US President Donald Trump will ask China to cut its financial links with North Korea and to abide by UN sanctions when meeting with Chinese President Xi Jinping in Beijing, a senior White House official said on Wednesday.

Trump arrived in Beijing on Wednesday afternoon from South Korea for a two-night stop in the Chinese capital as part of his five-country tour of Asia.

The US president was undecided on whether to declare North Korea a state sponsor of terrorism by the end of his trip, the official said, speaking to reporters on board Air Force One.

Mr Trump believes any talks with the North would require reducing threats, ending provocations and moves toward denuclearisation without which no deal can be achieved, the official added.

Mr Trump had previously handed North Korean leader Kim Jong-un a stark warning, telling him that the nuclear weapons he is developing “are not making you safer, they are putting your regime in grave danger.”

Trump used some of his toughest language yet against North Korea in a wide-ranging address in Seoul earlier this week that lodged specific accusations of chilling human rights abuses against Pyongyang.

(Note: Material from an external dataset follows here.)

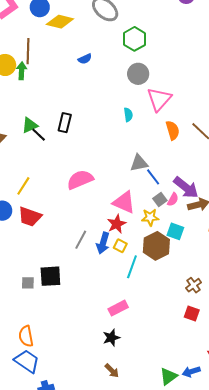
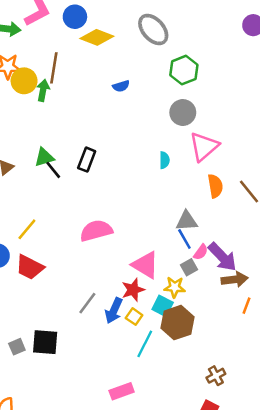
gray triangle: (139, 163) -> (187, 221), moved
pink semicircle: (173, 200) -> (201, 252), moved
cyan square: (175, 231) -> (163, 306), moved
gray square: (28, 283) -> (17, 347), turned -32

He called on countries around the world to isolate Pyongyang by denying it “any form of support, supply or acceptance.”

“Do not underestimate us and do not try us,” Trump told North Korea as he wrapped up a visit to South Korea with a speech to the National Assembly in Seoul before heading to Beijing, where he was making his first official visit.

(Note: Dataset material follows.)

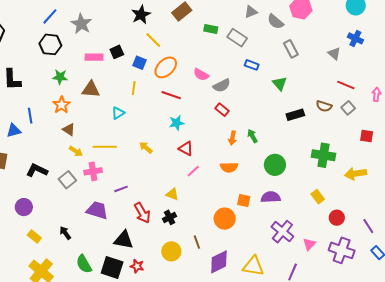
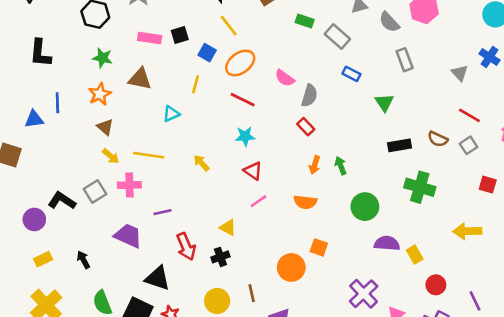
gray semicircle: (222, 86) -> (309, 96), turned -54
green cross: (324, 155) -> (420, 187), moved
black L-shape: (37, 170) -> (62, 201), moved
purple semicircle: (271, 197) -> (387, 243), moved
yellow rectangle: (34, 237) -> (43, 259), turned -72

Trump painted a dystopian picture of the reclusive North, saying people were suffering in “gulags” and some bribed government officials to work as “slaves” overseas rather than live under the government at home. He offered no evidence to support those accusations.

Trump’s return to harsh, uncompromising language against North Korea came a day after he appeared to dial back the bellicose rhetoric that had fuelled fears across east Asia of the risk of military conflict. On Tuesday, Trump had even offered a diplomatic opening to Pyongyang to “make a deal.”

He went mostly on the attack in Wednesday's speech but did promise a “path to a much better future” for North Korea if it stopped developing ballistic missiles and agreed to “complete, verifiable and total denuclearisation” – something Pyongyang has vowed never to do.

“We will not allow American cities to be threatened with destruction. We will not be intimidated,” he told South Korean lawmakers. “And we will not let the worst atrocities in history be repeated here, on this ground we fought and died to secure.”

“The world cannot tolerate the menace of a rogue regime that threatens it with nuclear devastation,” Trump said, speaking as three US aircraft carrier groups sailed to the Western Pacific for exercises in a rare show of such US naval force in the region.